Augustus M. Toebbe was born in what is now Germany in 1829. His father was a prominent innkeeper and he started school looking to go into business. He pursued commercial interests until 1852 when he decided to go to America to be a priest. Toebbe attended seminary in Cincinnati and was ordained a priest for the Archdiocese of Cincinnati in 1854. He served at parishes in or near Cincinnati until 1869 when he was appointed Bishop of Covington. Like his predecessor, Bishop Toebbe built many new parishes to keep up with the growth in the number of Catholics. Bishop Toebbe was responsible for bringing the Sisters of Notre Dame and the Sisters of the Good Shepherd to the Diocese. He established an orphanage for boys, a hospital in Lexington, and a diocesan seminary. Bishop Toebbe died in 1884.
Camillus P. Maes was born in Belgium in 1846 and was orphaned at the age of 16. He entered seminary in Belgium in 1863 and was ordained a priest in 1868. While still a seminarian, Maes had been recruited to serve in the Diocese of Detroit, so in 1869 he arrived in Michigan. He served in parishes in Mount Clemens and Monroe and became chancellor for the Diocese in 1880. Maes was a candidate for Bishop of the new Diocese of Grand Rapids in 1882 but was instead named Bishop of Covington in 1884. He was the first priest from the Diocese of Detroit to be named a bishop.

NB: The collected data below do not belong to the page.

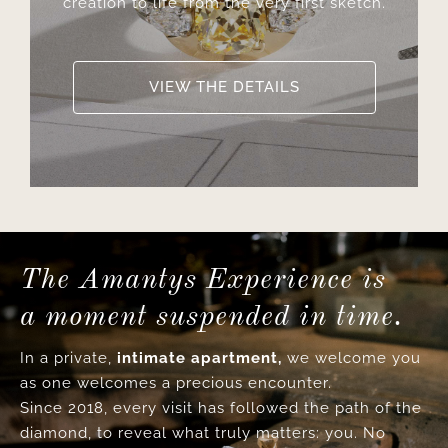
creation to life from the very first sketch.
VIEW THE DETAILS
The Amantys Experience is
a moment suspended in time.
In a private,
intimate apartment,
we welcome you
as one welcomes a precious encounter.
Since 2018, every visit has followed the path of the
diamond, to reveal what truly matters: you. No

Bishop Maes built the Cathedral Basilica of the Assumption and worked zealously to care for the people living in the mountainous areas of Eastern Kentucky, who were mostly poor and non-Catholic. He established 3 diocesan newspapers, encouraged the establishment of The Catholic University in Washington—and served on its board—and Catholic historical groups. He led several organizations that promoted the Eucharist and chaired the first Eucharistic Congress in the United States in 1895. Maes died of complications from diabetes in 1915. During his time as bishop, the number of Catholics in the Diocese rose from 38,000 to 60,000 and the number of priests from 38 to 85.